Beginning in 2007 and continuing through at least 2010, Telia Company AB ("Telia") allegedly made over $330 million in corrupt payments to an Uzbek government official to allow Telia's Uzbek subsidiary, Coscom LLC ("Coscom"), to gain a greater share of the telecommunications market in Uzbekistan. According to the DOJ, the companies structured and concealed their bribe payments through, among other things, payments to a shell company that management knew was beneficially owned by a foreign official. To aid in the execution of these illicit transactions, Telia and Coscom allegedly made use of U.S. persons and companies, U.S. email addresses and U.S. banks.
The DOJ entered into a deferred prosecution agreement with the company, and an Uzbek subsidiary pleaded guilty to charges of conspiracy to violate the anti-bribery provisions of the FCPA and was sentenced on a one-count criminal information charge.
As credit for their extensive remedial measures and cooperation with the investigation, the DOJ stated that Telia and its subsidiary received a 25% reduction off the bottom of the U.S. Sentencing Guidelines fine range. This is consistent with DOJ's FCPA "Pilot Program," which was designed to encourage cooperation with investigators and voluntary self-disclosure of FCPA violations. The companies did not, however, receive any additional credit because they did not voluntarily self-disclose their misconduct.

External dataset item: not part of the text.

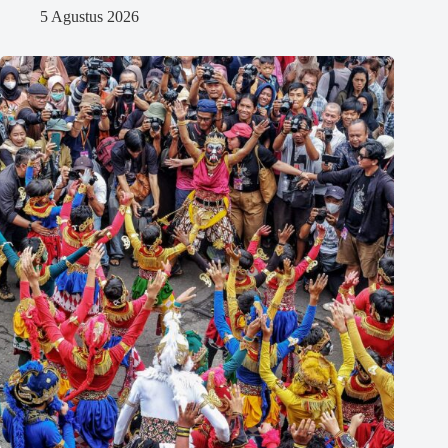
5 Agustus 2026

If the criminal plea with the DOJ is approved in U.S. federal court, the combined resolution will mark the largest FCPA settlement ever.
Commentary / James Treanor
Representing the most significant corporate FCPA settlement under the Trump Administration, the Telia resolution serves as a clear demonstration that FCPA enforcement remains alive and well. The case also evidences close cooperation between U.S. authorities and their foreign counterparts (an increasingly common occurrence), which only multiplies the number of investigations (and fines) that companies may face. VimpelCom's nearly $400 million settlement in February 2016, which involved bribes allegedly paid to the same Uzbek government official involved in the Telia case, was an early example of international enforcement.
Companies should take note, and ensure that their anti-bribery compliance efforts remain as robust and effective as ever.